What's the best way to store (and access) historical 1:M relationships in a relational database? - sql

Hypothetical example:
I have Cars and Owners. Each Car belongs to one (and only one) Owner at a given time, but ownership may be transferred. Owners may, at any time, own zero or more cars. What I want is to store the historical relationships in a MySQL database such that, given an arbitrary time, I can look up the current assignment of Cars to Owners.
I.e. At time X (where X can be now or anytime in the past):
Who owns car Y?
Which cars (if any) does owner Z own?
Creating an M:N table in SQL (with a timestamp) is simple enough, but I'd like to avoid a correlated sub-query as this table will get large (and, hence, performance will suffer). Any ideas? I have a feeling that there's a way to do this by JOINing such a table with itself, but I'm not terribly experienced with databases.
UPDATE: I would like to avoid using both a "start_date" and "end_date" field per row as this would necessitate a (potentially) expensive look-up each time a new row is inserted. (Also, it's redundant).

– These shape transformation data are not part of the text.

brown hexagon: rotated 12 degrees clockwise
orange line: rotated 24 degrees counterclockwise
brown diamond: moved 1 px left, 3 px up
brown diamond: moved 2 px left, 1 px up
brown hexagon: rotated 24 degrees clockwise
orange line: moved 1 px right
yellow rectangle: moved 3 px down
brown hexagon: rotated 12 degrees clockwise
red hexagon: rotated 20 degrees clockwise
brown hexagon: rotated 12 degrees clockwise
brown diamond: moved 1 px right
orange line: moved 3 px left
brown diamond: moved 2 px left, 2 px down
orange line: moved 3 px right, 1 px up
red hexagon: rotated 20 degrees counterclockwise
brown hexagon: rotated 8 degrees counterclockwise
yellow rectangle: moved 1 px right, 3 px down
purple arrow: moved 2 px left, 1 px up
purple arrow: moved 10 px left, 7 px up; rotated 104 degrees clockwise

Make a third table called CarOwners with a field for carid, ownerid and start_date and end_date.
When a car is bought fill in the first three and check the table to make sure no one else is listed as the owner. If there is then update the record with that data as the end_date.
To find current owner:
select carid, ownerid from CarOwner where end_date is null
To find owner at a point in time:
select carid, ownerid from CarOwner where start_date < getdate()
and end_date > getdate()
getdate() is MS SQL Server specific, but every database has some function that returns the current date - just substitute.
Of course if you also want additional info from the other tables, you would join to them as well.
select co.carid, co.ownerid, o.owner_name, c.make, c.Model, c.year
from CarOwner co
JOIN Car c on co.carid = c.carid
JOIN Owner o on o.ownerid = co.ownerid
where co.end_date is null

I've found that the best way to handle this sort of requirement is to just maintain a log of VehicleEvents, one of which would be ChangeOwner. In practice, you can derive the answers to all the questions posed here - at least as accurately as you are collecting the events.
Each record would have a timestamp indicating when the event occurred.
One benefit of doing it this way is that the minimum amount of data can be added in each event, but the information about the Vehicle can accumulate and evolve.
Also, with the timestamp, events can be added after the fact (as long as the timestamp accurately reflects when the event occurred.
Trying to maintain historical state for something like this in any other way I've tried leads to madness. (Maybe I'm still recovering. :D)
BTW, the distinguishing characteristic here is probably that it's a Time Series or Event Log, not that it's 1:m.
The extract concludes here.